Land hat weniger geimpft
Baden-Württemberg hatte sein Impfangebot wegen fehlender Nachfrage bereits vor Monaten massiv heruntergefahren. Mit dem verschlankten Impfkonzept reagierte die Regierung auf die sinkende Nachfrage, außerdem sollten die enormen Kosten gedrückt werden. Im vergangenen Jahr hatte das Impfen und Testen das Land mehrere Hundert Millionen Euro gekostet.
Anfang Oktober sollen weitere angepasste Impfstoffe kommen
Hinsichtlich der nun bevorstehenden neuen Impfkampagne sind laut Sozialministerium nur die Impfstoffe verfügbar, die an die Omikron-Variante BA.1 angepasst sind. Einer der Impfstoffe stammt von BioNTech/Pfizer, der andere von Moderna.
Für beide hat die Europäische Arzneimittelagentur (EMA) am Donnerstagnachmittag grünes Licht gegeben. Erst Anfang Oktober kommt laut Sozialministerium dann auch der Impfstoff, der an die Varianten BA.4 und BA.5 angepasst ist. Dann rechne man auch mit einer höheren Nachfrage.
Impfungen vor allem bei Ärzten und Apotheken geplant
Nach Informationen des RKI macht die Variante BA.5 bei den Infektionen gerade einen Anteil von mehr als 90 Prozent aus. Ziel des Sozialministeriums sei es, dass für jede und jeden im Land ein Impfangebot zur Verfügung stehe.
Wie bisher erfolgen Impfungen in erster Linie über die sogenannte Regelversorgung, also die Haus-, Fach- und Zahnarztpraxen sowie die Apotheken. Sofern sich Impfungen nicht im Rahmen der Regelversorgung realisieren lassen, stehen für alle Stadt- und Landkreise mobile Impfteams bereit.
Hausärzteverband BW sieht sich gerüstet
Die Vorsitzende des Hausärzteverbands Baden-Württemberg, Nicola Buhlinger-Göpfarth, sagte den "Badischen Neuesten Nachrichten", die Hausärzte im Land hätten inzwischen Routine in Sachen Corona-Impfungen. Sie rechne aber mit Zurückhaltung bei den Auffrisch-Impfungen.
"In diesem Herbst wird es deutlich schwieriger werden, die Menschen zu einer weiteren Impfung zu motivieren." Das Landesgesundheitsministerium plant im Herbst mehrere digitale Veranstaltungen, bei denen es über Corona-Impfungen informieren will.

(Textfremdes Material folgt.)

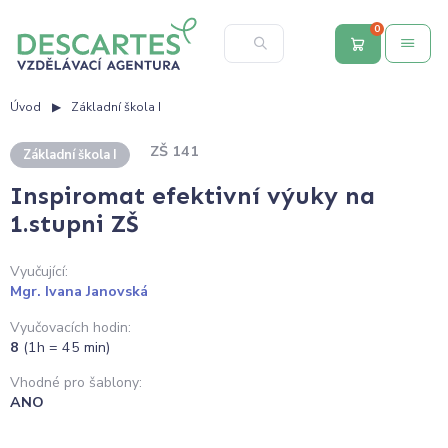
0
Úvod
Základní škola I
ZŠ 141
Základní škola I
Inspiromat efektivní výuky na
1.stupni ZŠ
Vyučující:
Mgr. Ivana Janovská
Vyučovacích hodin:
8
(1h = 45 min)
Vhodné pro šablony:
ANO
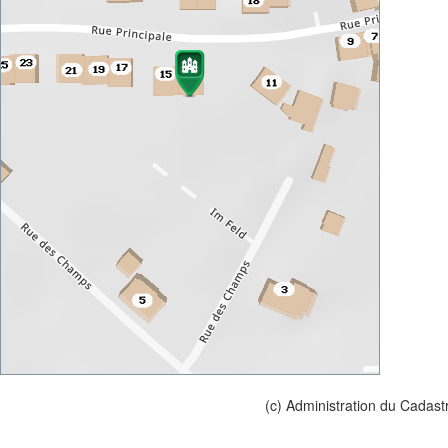
(c) Administration du Cadast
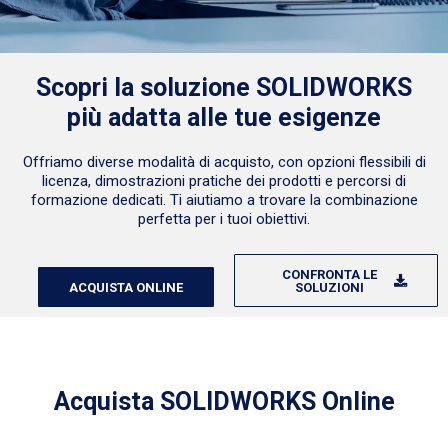
Scopri la soluzione SOLIDWORKS
più adatta alle tue esigenze
Offriamo diverse modalità di acquisto, con opzioni flessibili di
licenza, dimostrazioni pratiche dei prodotti e percorsi di
formazione dedicati. Ti aiutiamo a trovare la combinazione
perfetta per i tuoi obiettivi.
CONFRONTA LE
ACQUISTA ONLINE
SOLUZIONI
Acquista SOLIDWORKS Online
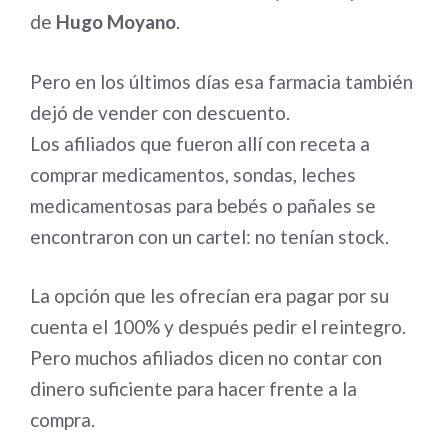
de
Hugo Moyano
.
Pero en los últimos días esa farmacia también
dejó de vender con descuento.
Los afiliados que fueron allí con receta a
comprar medicamentos, sondas, leches
medicamentosas para bebés o pañales se
encontraron con un cartel: no tenían stock.
La opción que les ofrecían era pagar por su
cuenta el 100% y después pedir el reintegro.
Pero muchos afiliados dicen no contar con
dinero suficiente para hacer frente a la
compra.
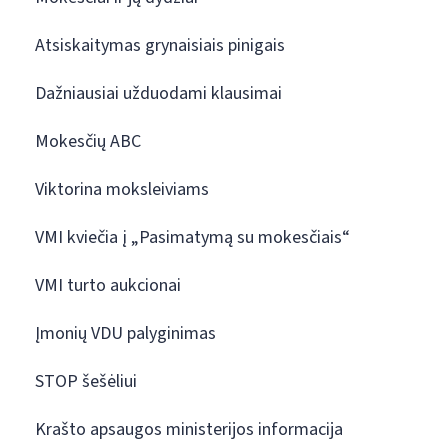
Atsiskaitymas grynaisiais pinigais
Dažniausiai užduodami klausimai
Mokesčių ABC
Viktorina moksleiviams
VMI kviečia į „Pasimatymą su mokesčiais“
VMI turto aukcionai
Įmonių VDU palyginimas
STOP šešėliui
Krašto apsaugos ministerijos informacija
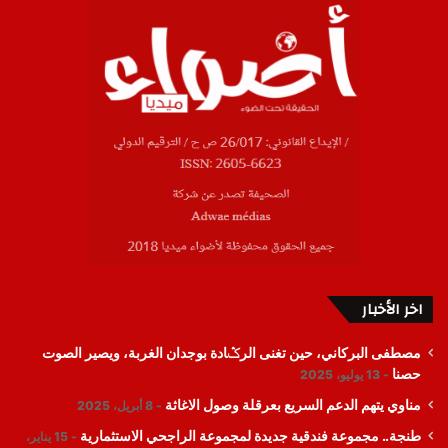
اخر الأخبار
مصطفى البركاني، حين تغنى الرݣادة بوجدان الغربة، ويصير الصوت
حصنا
13 يوليو، 2025
مناوي يتهم الدعم السريع بعرقلة وصول الاغاثة
8 أبريل، 2025
طنجة.. مجموعة فندقية جديدة لمجموعة الراجحي الاستثمارية
15 يناير،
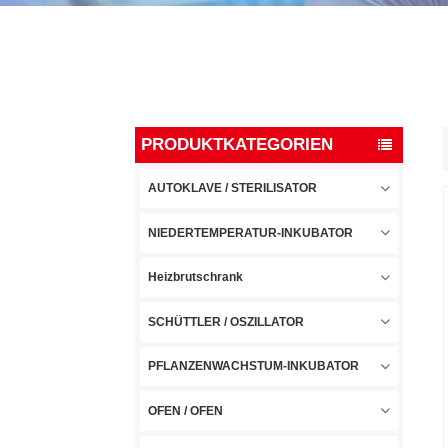
PRODUKTKATEGORIEN
AUTOKLAVE / STERILISATOR
NIEDERTEMPERATUR-INKUBATOR
Heizbrutschrank
SCHÜTTLER / OSZILLATOR
PFLANZENWACHSTUM-INKUBATOR
OFEN / OFEN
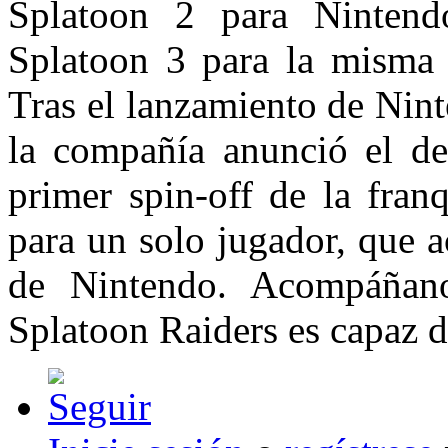
Splatoon 2 para Ninten
Splatoon 3 para la misma 
Tras el lanzamiento de Nin
la compañía anunció el des
primer spin-off de la fran
para un solo jugador, que a
de Nintendo. Acompáñano
Splatoon Raiders es capaz d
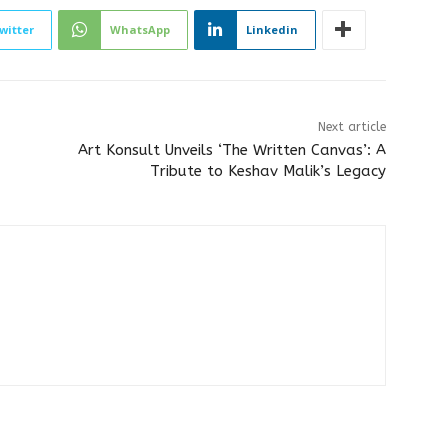
witter
WhatsApp
Linkedin
Next article
Art Konsult Unveils ‘The Written Canvas’: A
Tribute to Keshav Malik’s Legacy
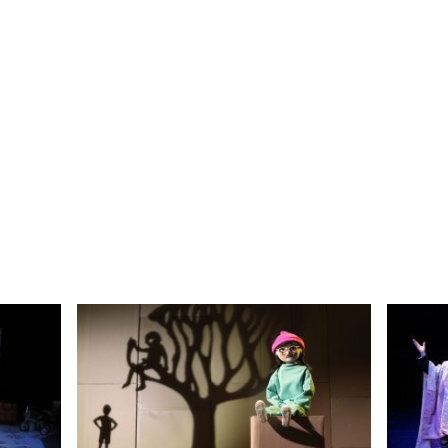
Català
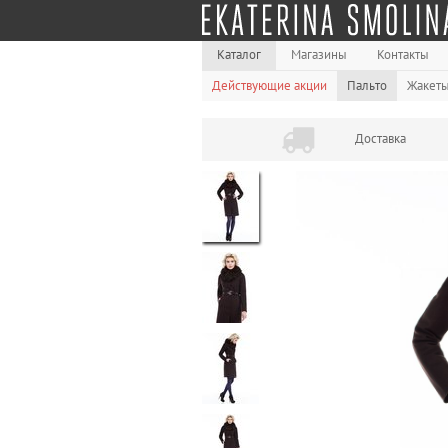
Каталог
Магазины
Контакты
Действующие акции
Пальто
Жакет
Доставка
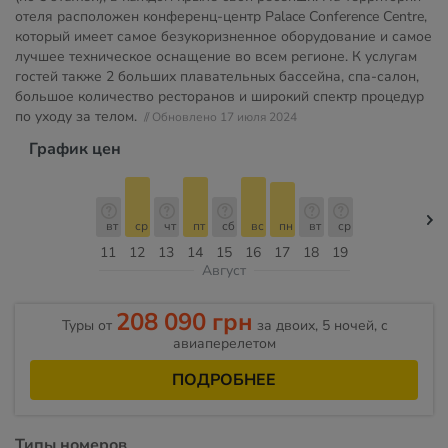
отеля расположен конференц-центр Palace Conference Centre,
который имеет самое безукоризненное оборудование и самое
лучшее техническое оснащение во всем регионе. К услугам
гостей также 2 больших плавательных бассейна, спа-салон,
большое количество ресторанов и широкий спектр процедур
по уходу за телом.
// Обновлено 17 июля 2024
График цен
вт
ср
чт
пт
сб
вс
пн
вт
ср
11
12
13
14
15
16
17
18
19
Август
208 090 грн
Туры от
за двоих, 5 ночей, c
авиаперелетом
ПОДРОБНЕЕ
Типы номеров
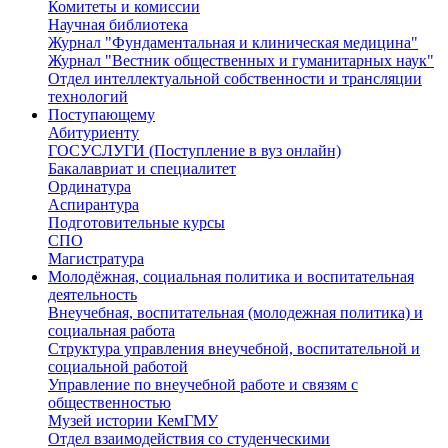
Комитеты и комиссии
Научная библиотека
Журнал "Фундаментальная и клиническая медицина"
Журнал "Вестник общественных и гуманитарных наук"
Отдел интеллектуальной собственности и трансляции
технологий
Поступающему
Абитуриенту
ГОСУСЛУГИ (Поступление в вуз онлайн)
Бакалавриат и специалитет
Ординатура
Аспирантура
Подготовительные курсы
СПО
Магистратура
Молодёжная, социальная политика и воспитательная
деятельность
Внеучебная, воспитательная (молодежная политика) и
социальная работа
Структура управления внеучебной, воспитательной и
социальной работой
Управление по внеучебной работе и связям с
общественностью
Музей истории КемГМУ
Отдел взаимодействия со студенческими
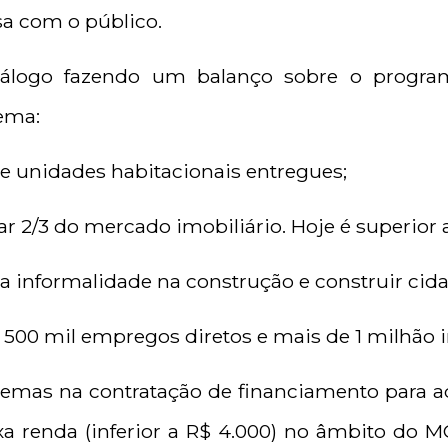
sa com o público.
diálogo fazendo um balanço sobre o progr
tema:
de unidades habitacionais entregues;
r 2/3 do mercado imobiliário. Hoje é superior 
a informalidade na construção e construir cid
 500 mil empregos diretos e mais de 1 milhão i
lemas na contratação de financiamento para a
ixa renda (inferior a R$ 4.000) no âmbito do 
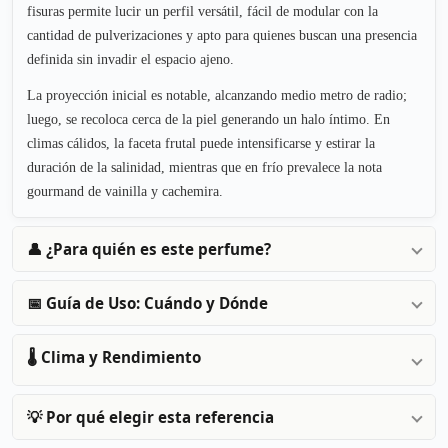
fisuras permite lucir un perfil versátil, fácil de modular con la
cantidad de pulverizaciones y apto para quienes buscan una presencia
definida sin invadir el espacio ajeno.
La proyección inicial es notable, alcanzando medio metro de radio;
luego, se recoloca cerca de la piel generando un halo íntimo. En
climas cálidos, la faceta frutal puede intensificarse y estirar la
duración de la salinidad, mientras que en frío prevalece la nota
gourmand de vainilla y cachemira.
👤 ¿Para quién es este perfume?
📅 Guía de Uso: Cuándo y Dónde
🌡️ Clima y Rendimiento
💡 Por qué elegir esta referencia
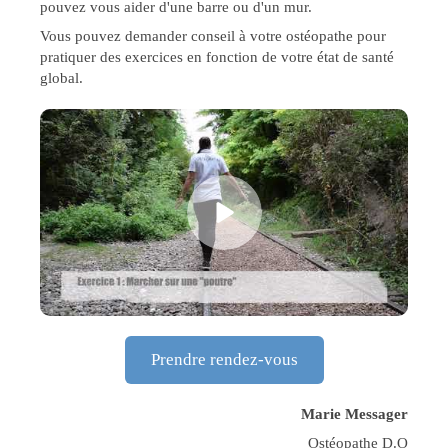
pouvez vous aider d'une barre ou d'un mur.
Vous pouvez demander conseil à votre ostéopathe pour
pratiquer des exercices en fonction de votre état de santé
global.
Prendre rendez-vous
Marie Messager
Ostéopathe D.O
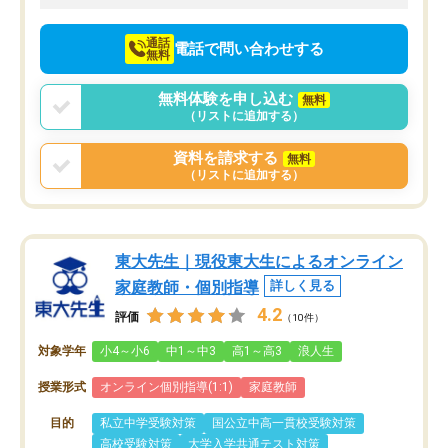
向けて頑張っています。
通話
電話で問い合わせする
無料
無料体験を申し込む
無料
（リストに追加する）
資料を請求する
無料
（リストに追加する）
東大先生｜現役東大生によるオンライン
家庭教師・個別指導
詳しく見る
4.2
評価
（10件）
対象学年
小4～小6
中1～中3
高1～高3
浪人生
授業形式
オンライン個別指導(1:1)
家庭教師
目的
私立中学受験対策
国公立中高一貫校受験対策
高校受験対策
大学入学共通テスト対策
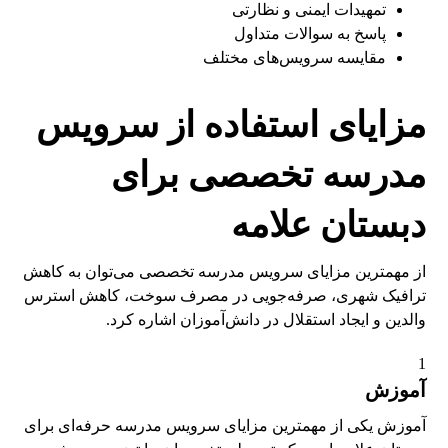
تمهیدات ایمنی و نظارتی
پاسخ به سوالات متداول
مقایسه سرویس‌های مختلف
مزایای استفاده از سرویس
مدرسه تخصصی برای
دبستان علامه
از مهمترین مزایای سرویس مدرسه تخصصی می‌توان به کاهش
ترافیک شهری، صرفه‌جویی در مصرف سوخت، کاهش استرس
والدین و ایجاد استقلال در دانش‌آموزان اشاره کرد.
1
آموزش
آموزش یکی از مهمترین مزایای سرویس مدرسه حرفه‌ای برای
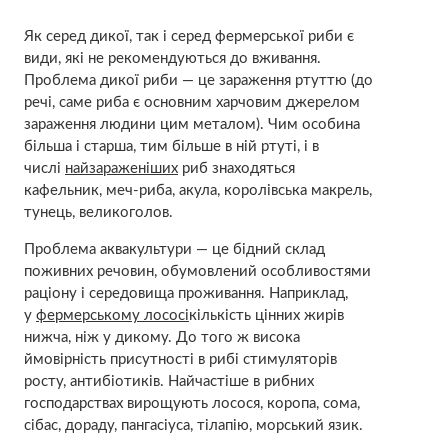
Як серед дикої, так і серед фермерської риби є
види, які не рекомендуються до вживання.
Проблема дикої риби — це зараження ртуттю (до
речі, саме риба є основним харчовим джерелом
зараження людини цим металом). Чим особина
більша і старша, тим більше в ній ртуті, і в
числі
найзараженіших
риб знаходяться
кафельник, меч-риба, акула, королівська макрель,
тунець, великоголов.
Проблема аквакультури — це бідний склад
поживних речовин, обумовлений особливостями
раціону і середовища проживання. Наприклад,
у
фермерському лососі
кількість цінних жирів
нижча, ніж у дикому. До того ж висока
ймовірність присутності в рибі стимуляторів
росту, антибіотиків. Найчастіше в рибних
господарствах вирощують лосося, коропа, сома,
сібас, дораду, пангасіуса, тілапію, морський язик.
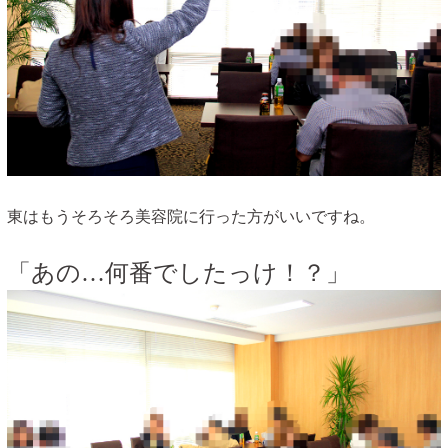
東はもうそろそろ美容院に行った方がいいですね。
「あの…何番でしたっけ！？」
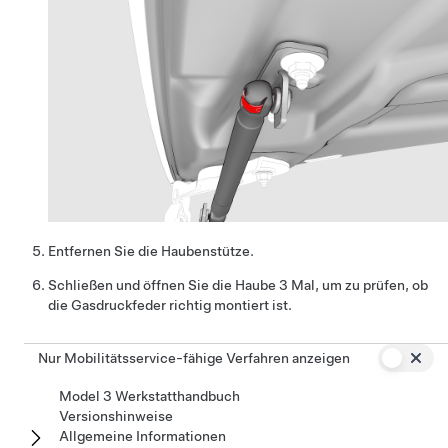
Entfernen Sie die Haubenstütze.
Schließen und öffnen Sie die Haube 3 Mal, um zu prüfen, ob
die Gasdruckfeder richtig montiert ist.
Nur Mobilitätsservice-fähige Verfahren anzeigen
Model 3 Werkstatthandbuch
Versionshinweise
Allgemeine Informationen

Teilnahme an Info-Veranstaltungen im Internet ohne Anmeldung möglich
Schon jetzt will das Ministerium in Online-Veranstaltungen über Erst- und Booster-Impfungen informieren. Am 8. September soll es um die Immunisierung von Erwachsenen, am 21. September um die von Kindern zwischen fünf und elf Jahren gehen. An den beiden Informationsveranstaltungen können Interessierte per Livestream teilnehmen, ohne sich vorher anmelden zu müssen.
Bei der Veranstaltung zu Corona-Impfungen für Kinder werden auch ein Arzt des Klinikums Stuttgart und eine Vertreterin vom Deutschen Kinderschutzbund teilnehmen. Eltern oder Interessierte können ihre Fragen im Voraus einreichen.